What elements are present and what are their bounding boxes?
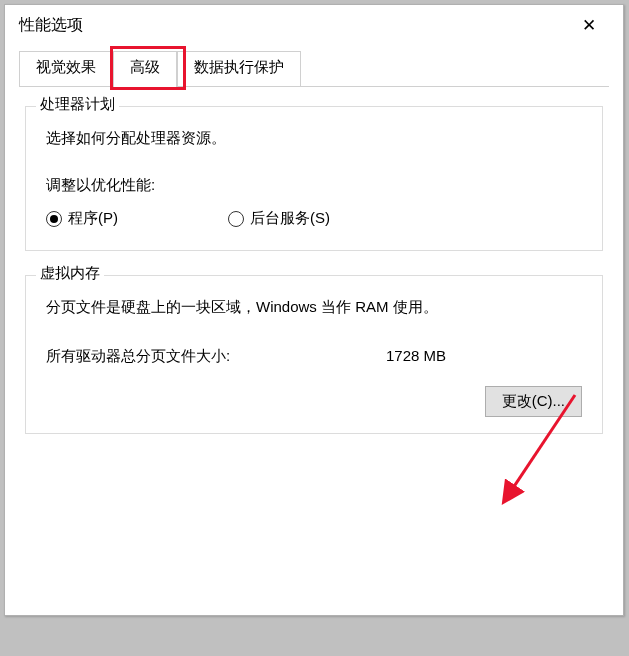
- virtual-memory-desc: 分页文件是硬盘上的一块区域，Windows 当作 RAM 使用。: [46, 298, 582, 317]
- tab-strip: 视觉效果 高级 数据执行保护: [5, 51, 623, 87]
- close-button[interactable]: ✕: [569, 9, 609, 41]
- radio-background-services[interactable]: 后台服务(S): [228, 209, 330, 228]
- virtual-memory-total-value: 1728 MB: [386, 347, 446, 366]
- radio-programs[interactable]: 程序(P): [46, 209, 118, 228]
- performance-options-window: 性能选项 ✕ 视觉效果 高级 数据执行保护 处理器计划 选择如何分配处理器资源。…: [4, 4, 624, 616]
- close-icon: ✕: [582, 15, 596, 36]
- tab-content-advanced: 处理器计划 选择如何分配处理器资源。 调整以优化性能: 程序(P) 后台服务(S…: [5, 88, 623, 434]
- virtual-memory-group: 虚拟内存 分页文件是硬盘上的一块区域，Windows 当作 RAM 使用。 所有…: [25, 275, 603, 434]
- processor-scheduling-desc: 选择如何分配处理器资源。: [46, 129, 582, 148]
- window-title: 性能选项: [19, 15, 83, 36]
- change-button[interactable]: 更改(C)...: [485, 386, 582, 417]
- tab-dep[interactable]: 数据执行保护: [177, 51, 301, 87]
- radio-icon: [228, 211, 244, 227]
- radio-icon: [46, 211, 62, 227]
- tab-advanced[interactable]: 高级: [113, 51, 177, 88]
- radio-background-label: 后台服务(S): [250, 209, 330, 228]
- radio-group-scheduling: 程序(P) 后台服务(S): [46, 209, 582, 228]
- tab-content-divider: [19, 86, 609, 87]
- virtual-memory-button-row: 更改(C)...: [46, 386, 582, 417]
- virtual-memory-legend: 虚拟内存: [36, 264, 104, 283]
- titlebar: 性能选项 ✕: [5, 5, 623, 45]
- radio-programs-label: 程序(P): [68, 209, 118, 228]
- virtual-memory-total-row: 所有驱动器总分页文件大小: 1728 MB: [46, 347, 582, 366]
- processor-scheduling-group: 处理器计划 选择如何分配处理器资源。 调整以优化性能: 程序(P) 后台服务(S…: [25, 106, 603, 251]
- processor-scheduling-legend: 处理器计划: [36, 95, 119, 114]
- tab-visual-effects[interactable]: 视觉效果: [19, 51, 113, 87]
- adjust-label: 调整以优化性能:: [46, 176, 582, 195]
- virtual-memory-total-label: 所有驱动器总分页文件大小:: [46, 347, 386, 366]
----
Count up the lines in the entries that hold "分页文件是硬盘上的一块区域", and respond with that count and no other text.

2